### [TASK DESCRIPTION]
Stop at the line containing "Kur’an-ı Kerim’in en son ayeti nedir ?": write out every line from the beginning of the entries up to and including it, minus the pictures.

### [Source data]
───

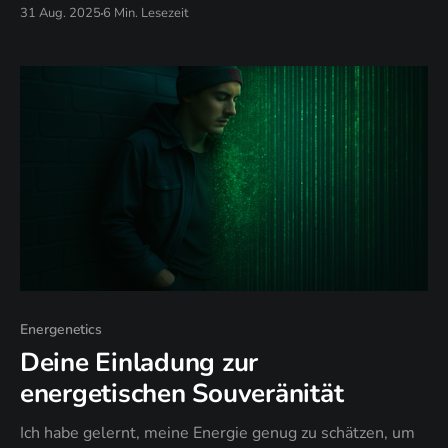
Spiegelbild-Glaubenssystem ausnutzen, um
31 Aug. 2025
6 Min. Lesezeit
Verantwortung zu entgehen, und wann selektives
Engagement endlose Selbstprüfung ersetzt.
Energenetics
Deine Einladung zur
energetischen Souveränität
Ich habe gelernt, meine Energie genug zu schätzen, um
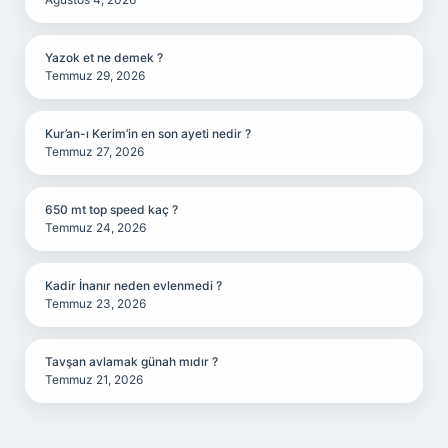
Yazok et ne demek ?
Temmuz 29, 2026
Kur’an-ı Kerim’in en son ayeti nedir ?
Temmuz 27, 2026
650 mt top speed kaç ?
Temmuz 24, 2026
Kadir İnanır neden evlenmedi ?
Temmuz 23, 2026
Tavşan avlamak günah mıdır ?
Temmuz 21, 2026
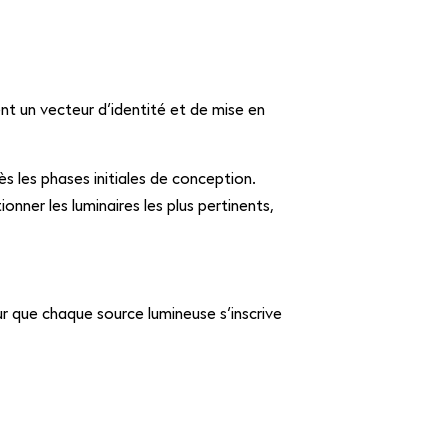
ent un vecteur d’identité et de mise en
 les phases initiales de conception.
ionner les luminaires les plus pertinents,
ur que chaque source lumineuse s’inscrive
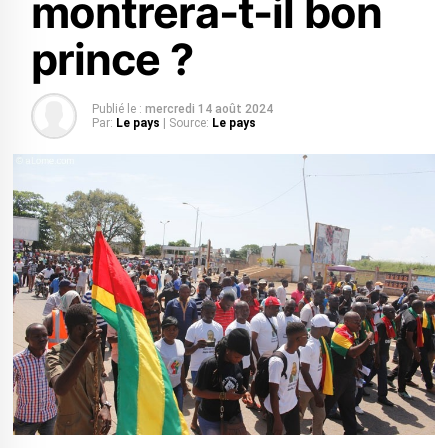
montrera-t-il bon
prince ?
Publié le :
mercredi 14 août 2024
Par:
Le pays
| Source:
Le pays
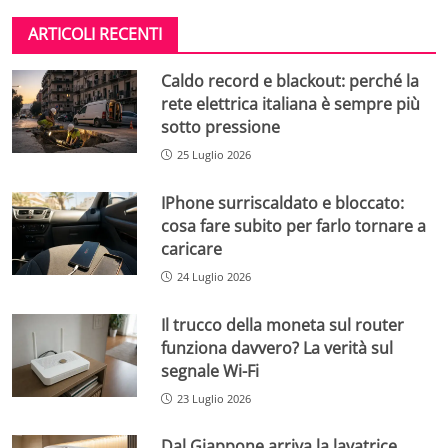
ARTICOLI RECENTI
Caldo record e blackout: perché la
rete elettrica italiana è sempre più
sotto pressione
25 Luglio 2026
IPhone surriscaldato e bloccato:
cosa fare subito per farlo tornare a
caricare
24 Luglio 2026
Il trucco della moneta sul router
funziona davvero? La verità sul
segnale Wi-Fi
23 Luglio 2026
Dal Giappone arriva la lavatrice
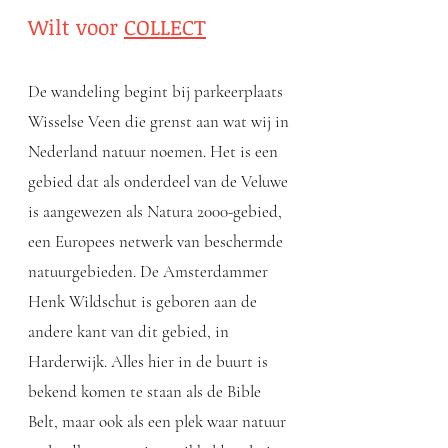
Wilt voor
COLLECT
De wandeling begint bij parkeerplaats
Wisselse Veen die grenst aan wat wij in
Nederland natuur noemen. Het is een
gebied dat als onderdeel van de Veluwe
is aangewezen als Natura 2000-gebied,
een Europees netwerk van beschermde
natuurgebieden. De Amsterdammer
Henk Wildschut is geboren aan de
andere kant van dit gebied, in
Harderwijk. Alles hier in de buurt is
bekend komen te staan als de Bible
Belt, maar ook als een plek waar natuur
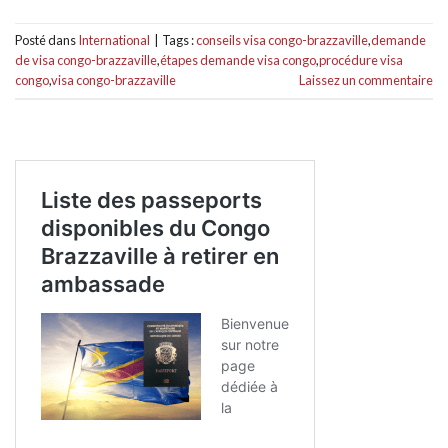
Posté dans
International
|
Tags :
conseils visa congo-brazzaville
,
demande
de visa congo-brazzaville
,
étapes demande visa congo
,
procédure visa
congo
,
visa congo-brazzaville
Laissez un commentaire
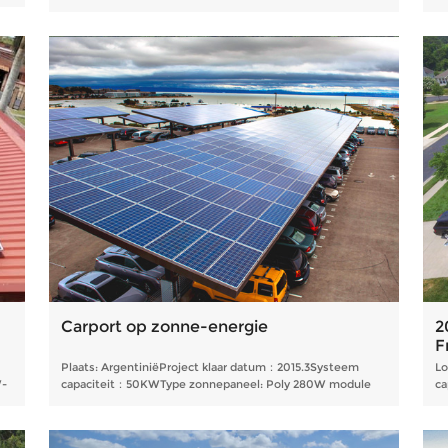
590W-module
7
Carport op zonne-energie
2
F
Plaats: ArgentiniëProject klaar datum：2015.3Systeem
Lo
W-
capaciteit：50KWType zonnepaneel: Poly 280W module
ca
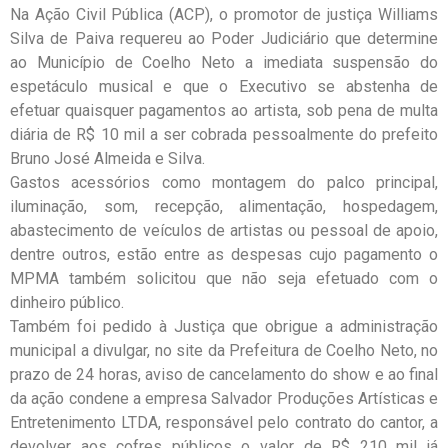
Na Ação Civil Pública (ACP), o promotor de justiça Williams
Silva de Paiva requereu ao Poder Judiciário que determine
ao Município de Coelho Neto a imediata suspensão do
espetáculo musical e que o Executivo se abstenha de
efetuar quaisquer pagamentos ao artista, sob pena de multa
diária de R$ 10 mil a ser cobrada pessoalmente do prefeito
Bruno José Almeida e Silva.
Gastos acessórios como montagem do palco principal,
iluminação, som, recepção, alimentação, hospedagem,
abastecimento de veículos de artistas ou pessoal de apoio,
dentre outros, estão entre as despesas cujo pagamento o
MPMA também solicitou que não seja efetuado com o
dinheiro público.
Também foi pedido à Justiça que obrigue a administração
municipal a divulgar, no site da Prefeitura de Coelho Neto, no
prazo de 24 horas, aviso de cancelamento do show e ao final
da ação condene a empresa Salvador Produções Artísticas e
Entretenimento LTDA, responsável pelo contrato do cantor, a
devolver aos cofres públicos o valor de R$ 210 mil já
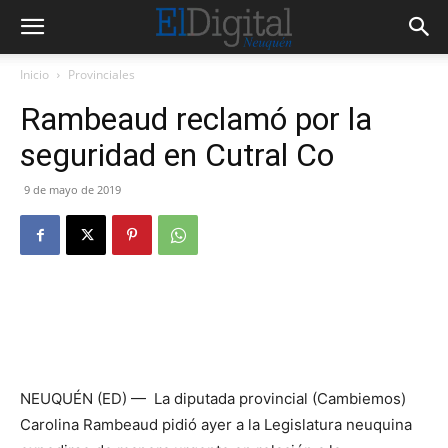
Inicio
Provinciales
Rambeaud reclamó por la
seguridad en Cutral Co
9 de mayo de 2019
NEUQUÉN (ED) — La diputada provincial (Cambiemos)
Carolina Rambeaud pidió ayer a la Legislatura neuquina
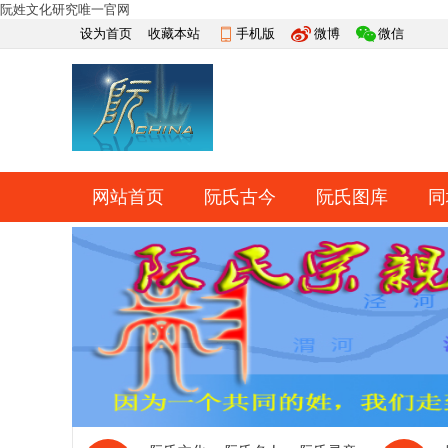
阮姓文化研究唯一官网
设为首页
收藏本站
手机版
微博
微信
网站首页
阮氏古今
阮氏图库
同
快捷导航
帮助
网上祭祀
排行榜
导读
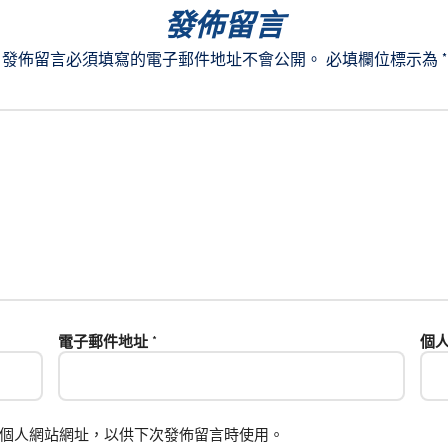
發佈留言
發佈留言必須填寫的電子郵件地址不會公開。
必填欄位標示為
*
電子郵件地址
*
個
個人網站網址，以供下次發佈留言時使用。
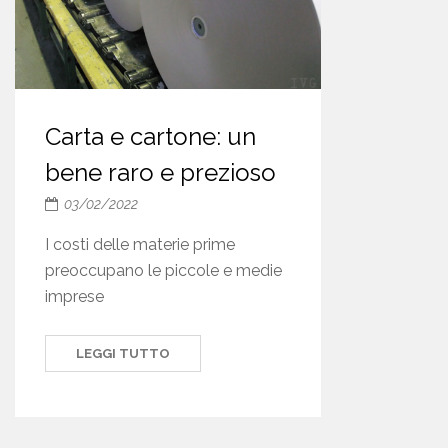
Carta e cartone: un
bene raro e prezioso
03/02/2022
I costi delle materie prime
preoccupano le piccole e medie
imprese
LEGGI TUTTO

───

### [WRITTEN SOLUTION]
Spiegelbild-Glaubenssystem ausnutzen, um
31 Aug. 2025
6 Min. Lesezeit
Verantwortung zu entgehen, und wann selektives
Engagement endlose Selbstprüfung ersetzt.
Energenetics
Deine Einladung zur
energetischen Souveränität
Ich habe gelernt, meine Energie genug zu schätzen, um
Yazok et ne demek ?
Temmuz 29, 2026
Kur’an-ı Kerim’in en son ayeti nedir ?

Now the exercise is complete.